Wired: A victorian schoolchild with an abacus.

Show thread

Greg Glockner Jun 14, 2024

@hazelweakly @GeePawHill Current processors are so powerful that programmers look for tasks for idle cycles, such as prefetch, AI prediction, etc.

Show thread

Hazel Weakly Jun 14, 2024

@gglockner @GeePawHill it's just wild when you think about it. "we're gonna do 300% of the work because, statistically, it'll be a very very tiny bit faster than doing 100% of the work and you wouldn't even notice the other 200% anyways"

And they're right, you don't notice

Show thread

Andrew Helwer Jun 14, 2024

@hazelweakly one time at $bigtechco I worked on a service that had a custom-written event sourcing architecture deployed on k8s to a cluster of five very expensive cloud VMs. The userbase was 10 people who each used it maybe once every day. It was an internal app. It was slow as shit.

Show thread

0xC0DEC0DE07E9 Jun 14, 2024

@ahelwer but a database request to another machine (that has the data in RAM already) is about as fast as a fetching the data from a spinning disc! Clearly, we just need to store everything in RAM on remote machines - that’s the lesson, right? @hazelweakly

Show thread

rf Jun 15, 2024

@hazelweakly that storage setup! i thought "international" was autocorrect going wild at first then realized with horror what you meant

Show thread

rf Jun 15, 2024

@hazelweakly I see some info in the slides from your SRECon '23 talk, but is it public what you all run on now, like what size of deployment?

Show thread

Hazel Weakly Jun 15, 2024

@rf yes unfortunately international was not a typo 😅

We don't have a fully public writeup yet but mostly out of laziness than anything else. I'm happy to write something up soonish but from memory: vaguely about 64 cores and 256 gb of ram spread across 8 machines, and it could likely be solidly less at this point? It's been awhile since I looked and I bet I am way off somewhere!

Show thread

Eashwar Jun 15, 2024

@hazelweakly @rf The current performance improvement push is to get the end user closer to a CDN node (especially in South and East Asia) but the main mastodon stuff is generously provisioned.

Show thread

Bill Plein🌶Jun 15, 2024

@hazelweakly @mhoye Yes!

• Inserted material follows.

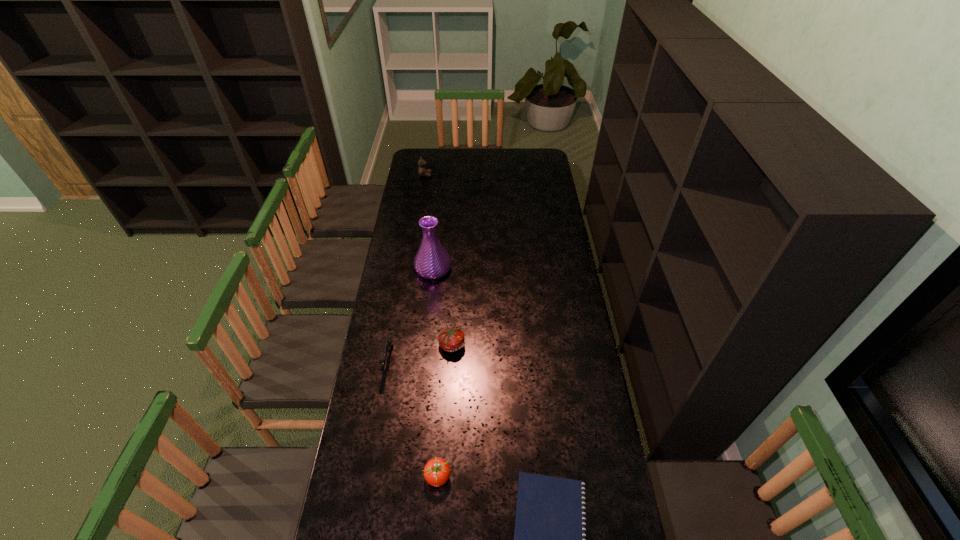 Find the location of a particular element. This screenshot has height=540, width=960. the tallest object is located at coordinates (432, 261).

The width and height of the screenshot is (960, 540). Find the location of `the fifth nearest object`. the fifth nearest object is located at coordinates (432, 261).

Find the location of `the farthest object`. the farthest object is located at coordinates (422, 170).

A lot of CPU is held by IO wait states. Lower latency storage makes stateful apps faster. But the payoff isn’t just speed but also in freed up CPU. (Old school storage nerd here)

Show thread

Hazel Weakly Jun 15, 2024

@bplein @mhoye oh absolutely! During the heydey of the hachyderm migration we once got a CPU clogged up to 1700%+ cpu load!

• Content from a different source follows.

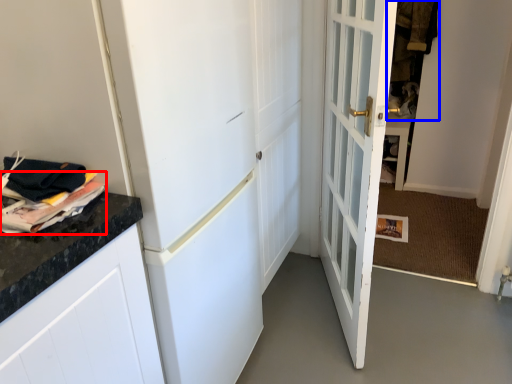 Question: Which object is further to the camera taking this photo, magazine (highlighted by a red box) or laundry (highlighted by a blue box)?

Choices:
 (A) magazine
 (B) laundry

Answer: (B)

I have literally never seen that much before or since. It was WILD

Show thread

Bill Plein🌶Jun 15, 2024

@hazelweakly @mhoye The growth of hachyderm was incredible and to see the cool enterprise cloud approach was also very cool (I was admiring the work from afar). Great transparency, which helped smaller instances learn from the bumps along the way.

Show thread

Gaëtan Perrault Jun 15, 2024

@hazelweakly since taking a break from working in big Tech, I am still doing something small consulting things on the side.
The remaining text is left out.